To summarize the results of the expression analyses by RNA-seq and RT-qPCR, dsx-H and dsx-h appear to be regulated separately, as dsx-H and dsx-h showed contrasting expression patterns. The trend of high expression at P2 as well as dsx-H was observed in prospero and U3X, and the trend of gradually decreasing expression at W, P2, and P5 was observed in UXT-H, UXT-h, and sir2. Only dsx-h showed a tendency to increase expression at P5.
Expression and functional roles of dsx-h and three isoforms of dsx
It is important to clarify the functional roles of dsx-H and dsx-h in the evolution of mimicry supergene. Although the involvement of dsx-H in the formation of mimetic traits has been shown, the function of dsx-h has been unclear (19, 21, 29). The hindwing patterns of non-mimetic females and males are almost the same in the bright field, but there are minute differences when observed under the UV irradiation. In non-mimetic females, the innermost and second innermost pale-yellow spots do not fluoresce, whereas in males the innermost one fluoresces slightly and the second one fluoresces completely (see Nontreated in Fig. 2, A and B). We injected siRNA of the target gene (i.e., dsx in this case) into the hindwing immediately after pupation (Day 0 of pupation: P0) and performed electroporation to cover most of the hindwing, which induces RNAi only in the target area (22, 23). When dsx was knocked down in non-mimetic females (hh), the second pale-yellow spot fluoresced, showing a similar pattern to males (Figs. 2A and S2). In males, however, there was no clear change after knockdown (Figs. 2B and S2), indicating that dsx-h maintains its original function of sexual differentiation in the hindwing as well as the mimetic pattern formation.
In addition, dsx has three female isoforms (F1, F2, F3) both in dsx-H and dsx-h, and one isoform in dsx-H and dsx-h in males (20, 21). To investigate the function of the three isoforms in females, we performed expression analysis by RNA-seq and knockdown experiment by RNAi. There was no significant difference in the expression levels of F1, F2, and F3, but F3 showed relatively higher expression levels (Figs. 2C and S3). RNAi by in vivo electroporation showed that only the F3-specific knockdown of dsx-H changed the mimetic pattern to the similar of the non-mimetic pattern (Figs. 2, D–F and S4): red spots became smaller, and the non-mimetic specific pale-yellow spots appeared (Figs. 2F and S4). In the RNAi experiment, we confirmed that only the target isoform was down-regulated by RT-qPCR (Fig. 2, G–I). These results indicate that only isoform 3 of dsx-H has an important function in the formation of mimetic traits.
Functional analysis of UXT and U3X in the HDR
In the UXT knockdown by siRNA injection in the hindwing, the pale-yellow spots were reduced, and the shape of pale-yellow region was flattened like non-mimetic phenotype, and the red spots were reduced or disappeared (Figs. 3A and S5).
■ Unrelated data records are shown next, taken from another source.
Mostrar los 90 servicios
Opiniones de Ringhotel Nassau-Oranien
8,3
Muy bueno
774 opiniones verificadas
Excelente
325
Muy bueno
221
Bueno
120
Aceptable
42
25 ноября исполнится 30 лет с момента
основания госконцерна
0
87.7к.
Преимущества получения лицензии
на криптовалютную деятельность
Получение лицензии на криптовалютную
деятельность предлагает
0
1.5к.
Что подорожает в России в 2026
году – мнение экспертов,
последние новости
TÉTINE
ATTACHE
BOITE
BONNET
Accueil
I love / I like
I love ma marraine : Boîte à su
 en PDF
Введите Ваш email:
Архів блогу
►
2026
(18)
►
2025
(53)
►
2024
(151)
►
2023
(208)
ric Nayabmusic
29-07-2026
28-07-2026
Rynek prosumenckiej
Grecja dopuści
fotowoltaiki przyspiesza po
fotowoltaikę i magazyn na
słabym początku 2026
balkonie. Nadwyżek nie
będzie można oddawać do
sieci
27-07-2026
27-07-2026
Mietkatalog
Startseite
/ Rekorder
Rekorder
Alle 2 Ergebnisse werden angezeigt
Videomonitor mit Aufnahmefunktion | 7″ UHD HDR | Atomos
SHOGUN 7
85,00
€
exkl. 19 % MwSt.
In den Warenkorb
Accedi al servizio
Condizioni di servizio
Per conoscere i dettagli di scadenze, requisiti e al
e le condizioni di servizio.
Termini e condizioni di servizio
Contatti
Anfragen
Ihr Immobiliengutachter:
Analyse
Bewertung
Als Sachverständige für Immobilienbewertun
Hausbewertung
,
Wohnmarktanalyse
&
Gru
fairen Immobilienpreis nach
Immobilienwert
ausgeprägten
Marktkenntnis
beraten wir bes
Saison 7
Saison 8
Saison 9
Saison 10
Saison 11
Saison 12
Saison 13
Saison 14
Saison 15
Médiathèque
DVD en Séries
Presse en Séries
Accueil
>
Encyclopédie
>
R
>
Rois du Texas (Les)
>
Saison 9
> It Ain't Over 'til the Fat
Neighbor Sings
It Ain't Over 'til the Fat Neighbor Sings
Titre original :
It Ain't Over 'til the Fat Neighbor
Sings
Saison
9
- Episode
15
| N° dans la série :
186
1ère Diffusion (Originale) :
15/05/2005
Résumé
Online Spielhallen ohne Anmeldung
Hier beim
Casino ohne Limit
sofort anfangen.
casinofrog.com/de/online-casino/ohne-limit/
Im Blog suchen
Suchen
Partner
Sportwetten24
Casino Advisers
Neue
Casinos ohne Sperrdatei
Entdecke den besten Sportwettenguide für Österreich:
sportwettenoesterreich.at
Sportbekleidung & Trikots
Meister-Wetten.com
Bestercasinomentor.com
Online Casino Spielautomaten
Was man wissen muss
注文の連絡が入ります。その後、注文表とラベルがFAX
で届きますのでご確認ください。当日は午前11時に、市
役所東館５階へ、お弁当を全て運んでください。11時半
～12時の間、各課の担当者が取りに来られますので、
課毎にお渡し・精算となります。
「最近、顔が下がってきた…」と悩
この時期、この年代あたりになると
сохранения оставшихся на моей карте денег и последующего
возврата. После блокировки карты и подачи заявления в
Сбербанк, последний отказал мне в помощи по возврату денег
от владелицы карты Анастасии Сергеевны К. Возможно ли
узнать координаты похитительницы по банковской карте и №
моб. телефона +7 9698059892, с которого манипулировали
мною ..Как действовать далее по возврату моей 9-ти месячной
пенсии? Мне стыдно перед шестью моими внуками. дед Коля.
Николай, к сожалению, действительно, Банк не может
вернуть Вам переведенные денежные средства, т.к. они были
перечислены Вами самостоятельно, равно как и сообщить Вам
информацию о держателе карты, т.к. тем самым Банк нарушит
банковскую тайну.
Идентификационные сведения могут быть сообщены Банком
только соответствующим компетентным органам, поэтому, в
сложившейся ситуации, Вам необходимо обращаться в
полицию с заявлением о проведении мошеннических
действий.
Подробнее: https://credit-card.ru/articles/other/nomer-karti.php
Knockout of UXT by Crispr/Cas9 was also performed. guide RNA was designed to target the functional domain of UXT, the prefoldin domain (Fig. S6A), and was injected into eggs immediately after egg laying together with Cas9 protein (CP-01, PNA Bio). A total of 294 eggs were injected and 21 adults were obtained (Mimetic female: 8; nonmimetic female: 5; male: 8, Fig. S6B). Eight of the mimetic females were subjected to PCR, cloning, Sanger sequencing to confirm the introduction of mutations (Fig. S7), and phenotypic observation. The hatching rate (7.1%) of the injected individuals was very low, suggesting that UXT may have an important function in survival. Genotyping using DNA extracted from the abdomen, head and wings of emerged individuals yielded five types of sequences in which mutations were introduced (Fig. S7). We observed individuals with the mosaic knockout, in which the pale-yellow spots were flattened as in the non-mimetic form, and the red spots were reduced or disappeared (Fig. 3B). In only one individual, the pale-yellow spots were changed, but the red spots were reduced in four individuals (Fig. S8). These results indicate that UXT is involved in mimetic pattern formation in both pale-yellow and red spots. In pale-yellow spots, both dsx-H and UXT are involved in the mimetic pattern formation, but dsx-H acts to suppress the two pale-yellow spots characteristic of non-mimetic female in outer side of hindwings (Fig. 2F), whereas UXT is thought to be involved in the overall shape of the pale-yellow spots (Fig. 3A).
In the U3X knockdown, the pale-yellow spots were extended downward (Figs. 3C and S9), and the red spots below the innermost pale-yellow spots, which were only slightly visible in the control, were enlarged (indicated by red arrow in Fig. 3C). Phenotypic changes were observed by U3X knockdown, but not simply a change from mimetic to non-mimetic phenotype. Since U3X is a non-coding RNA, the phenotypic changes observed upon knockdown of U3X may be due to changes in the expression of other genes that are regulated by U3X. The expansion of red and pale-yellow spots upon knockdown of U3X suggests the existence of genes that play a role in suppressing the excessive appearance of these spots.
The regulatory relationship and downstream genes of the three genes inside the HDR-H
Since all three genes in the HDR-H, dsx-H, U3X, and UXT, were found to be involved in the formation of mimetic patterns, we decided to examine their regulatory relationships and downstream genes. On the second day after injection (P2), siRNA un-injected hindwings (control) and injected hindwings (knockdown) were sampled for RNA extraction. The extracted RNA was subjected to RT-qPCR to confirm the decreased expression of the knocked-down gene (Fig. 4A), and RNA-seq was performed to compare the expression levels in the control and knockdown sides (the list of samples used for RNA-seq is shown in Table S2). First, we confirmed siRNA injections of dsx-H, UXT and U3X reduced the expression levels of the target genes (Fig. 4A). According to the comparative analyses, about 500 to 1500 differentially expressed genes (DEGs) were extracted as genes whose expression was decreased or increased when each gene was knocked down (Fig. 4B).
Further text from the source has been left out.